* _Your goal_
Return each line of the listing in which the word "Premier" appears.

* _Data section_
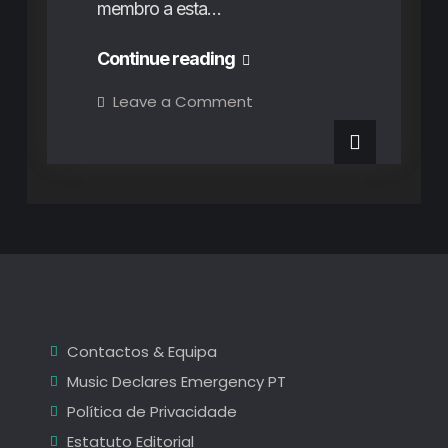
membro a esta…
A
Continue reading
plenitude
on
Leave a Comment
A
e
plenitude
e
magia
magia
de
de
Duo
Ruut
Duo
no
Westway
Ruut
Lab
Festival
no
Westway
Lab
Contactos & Equipa
Festival
Music Declares Emergency PT
Política de Privacidade
Estatuto Editorial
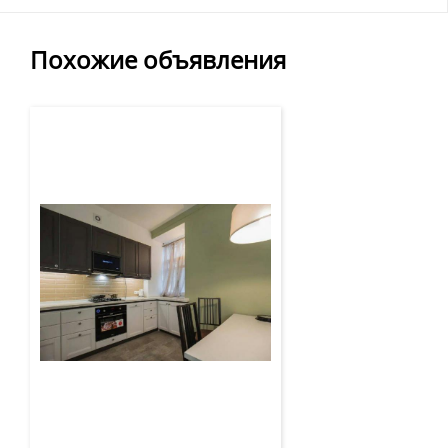
Похожие объявления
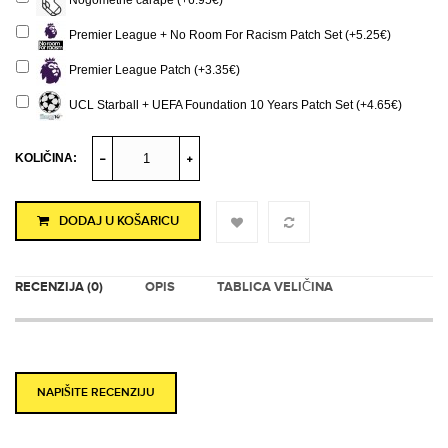
Nogometne čarape (+6.95€)
Premier League + No Room For Racism Patch Set (+5.25€)
Premier League Patch (+3.35€)
UCL Starball + UEFA Foundation 10 Years Patch Set (+4.65€)
KOLIČINA:
DODAJ U KOŠARICU
RECENZIJA (0)
OPIS
TABLICA VELIČINA
NAPIŠITE RECENZIJU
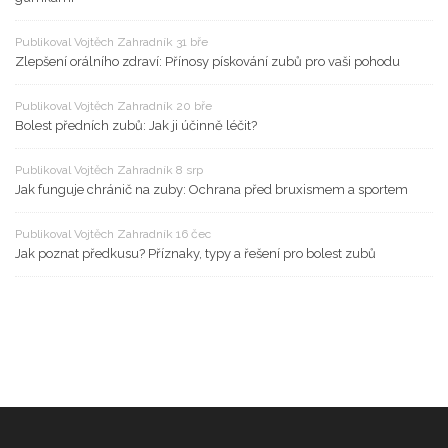
Publikoval Vojtěch Zahradník 31 bře
Zlepšení orálního zdraví: Přínosy pískování zubů pro vaši pohodu
Publikoval Vojtěch Zahradník 20 bře
Bolest předních zubů: Jak ji účinně léčit?
Publikoval Vojtěch Zahradník 8 srp
Jak funguje chránič na zuby: Ochrana před bruxismem a sportem
Publikoval Vojtěch Zahradník 16 čec
Jak poznat předkusu? Příznaky, typy a řešení pro bolest zubů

* _Task result_
Premier League + No Room For Racism Patch Set (+5.25€)
Premier League Patch (+3.35€)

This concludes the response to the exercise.